Redeeming claims is the process of applying a portion of the claims of
a domain to an allocation to allow the allocation to proceed by exchanging
the claim for the allocated memory, so that the allocation can use the
claimed memory and the portion of the claim used for the allocation is
no longer outstanding.

For example, if a domain has an outstanding claim of 100 pages on a node,
and it redeems 20 pages of that claim for an allocation, the domain would
have 80 pages of that claim still outstanding, and the allocation would be
satisfied using the claimed memory, so the domain can use that allocated
memory and the claim would be reduced by the redeemed amount.

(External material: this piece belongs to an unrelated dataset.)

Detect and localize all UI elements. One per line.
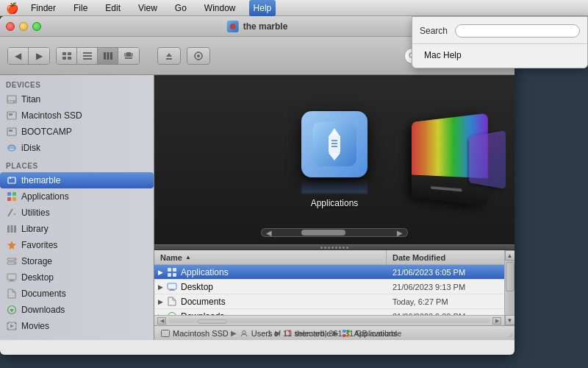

For the protection of claims, the allocator performs checks to ensure that
claimed memory is not allocated without redeeming applicable claims, while
still allowing the claiming domain to allocate claimed memory by redeeming
claims.

When the system is not under heavy memory pressure and not fully-claimed,
the allocator can satisfy allocation requests using unclaimed memory.

However, when the system is under heavy memory pressure or nearly fully-claimed,
the checks for protecting claims become critical to ensure that claimed memory
is not allocated without redeeming applicable claims.

*********************************
Reference-counting of allocations
*********************************

Claims protection distinguishes between two kinds of allocation requests.

Reference-counted requests
==========================

This means that the request comes for a domain and the :c:expr:`memflags`
of the request do not include :c:expr:`MEMF_no_refcount`.

In this case, the request is reference-counted to the domain's
total memory allocation, and the domain's claims can be used
to protect and redeem the allocation using claims.

For example, the allocation requests by :term:`domain builders` for the
:term:`guest physical memory` of domains are always reference-counted,
and as such, can be protected and redeemed by claims to the extent
the claims are applicable and sufficient for the allocation.

Not reference-counted requests
==============================

This means that the request is not for a domain, or the :c:type:`memflags`
of the request includes :c:macro:`MEMF_no_refcount`.

In this case, the request is not reference-counted to a domain's
memory allocation state, and as part of that, claims of a domain
cannot be used to protect and redeem the allocation using claims.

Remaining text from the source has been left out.